Library Philosophy and Practice 2011
Using SKOS to Express Faceted Classification on the Semantic Web
This paper looks at Simple Knowledge Organization System (SKOS) to investigate how a faceted classification can be expressed in RDF and shared on the Semantic Web.
Statement of the Problem
Faceted classification outlines facets as well as subfacets and facet values. Hierarchical relationships and associative relationships are established in a faceted classification. RDF is used to describe how a specific URI has a relationship to a facet value. Not only does RDF decompose "information into pieces," but by incorporating facet values RDF also given the URI the hierarchical and associative relationships expressed in the faceted classification. Combining faceted classification and RDF creates more knowledge than if the two stood alone. An application understands the subject-predicate-object relationship in RDF and can display hierarchical and associative relationships based on the object (facet) value. This paper continues to investigate if the above idea is indeed useful, used, and applicable. If so, how can a faceted classification be expressed in RDF? What would this expression look like?
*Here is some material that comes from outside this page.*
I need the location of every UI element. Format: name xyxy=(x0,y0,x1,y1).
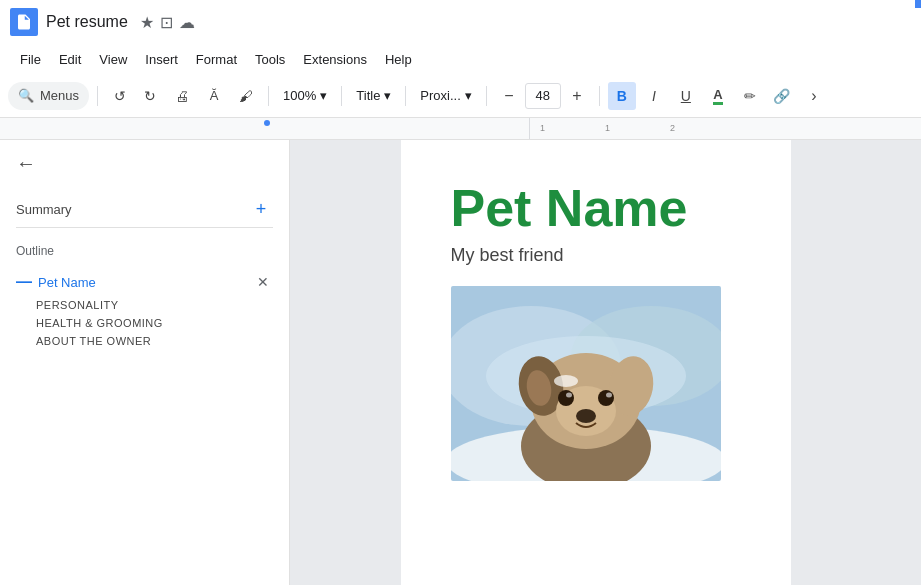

This paper used the same articles as the paper A Survey of Faceted Classification: History, Uses, Drawbacks and the Semantic Web (Putkey, 2010). In that paper, appropriate resources were discovered by searching in various databases for "faceted classification" and "faceted search," either in the descriptor or title fields. Citations were also followed to find more articles as well as searching the Internet for the same terms. To retrieve the documents about RDF, searches combined "faceted classification" and "RDF, " looking for these words in either the descriptor or title.
Research was expanded for this article to include Simple Knowledge Organization System (SKOS) from the W3C.
To continue research from the survey paper, following questions will be answered:
Based on information from research papers, more research was done on SKOS and examples of SKOS and shared faceted classifications in the Semantic Web and about SKOS and how to express SKOS in RDF/XML. Once confident with these ideas, the author used a faceted taxonomy created in a Vocabulary Design class and encoded it using SKOS. Instead of writing RDF in a program such as Notepad, a thesaurus tool was used to create the taxonomy according to SKOS standards and then export the thesaurus in RDF/XML format. These processes and tools are then analyzed.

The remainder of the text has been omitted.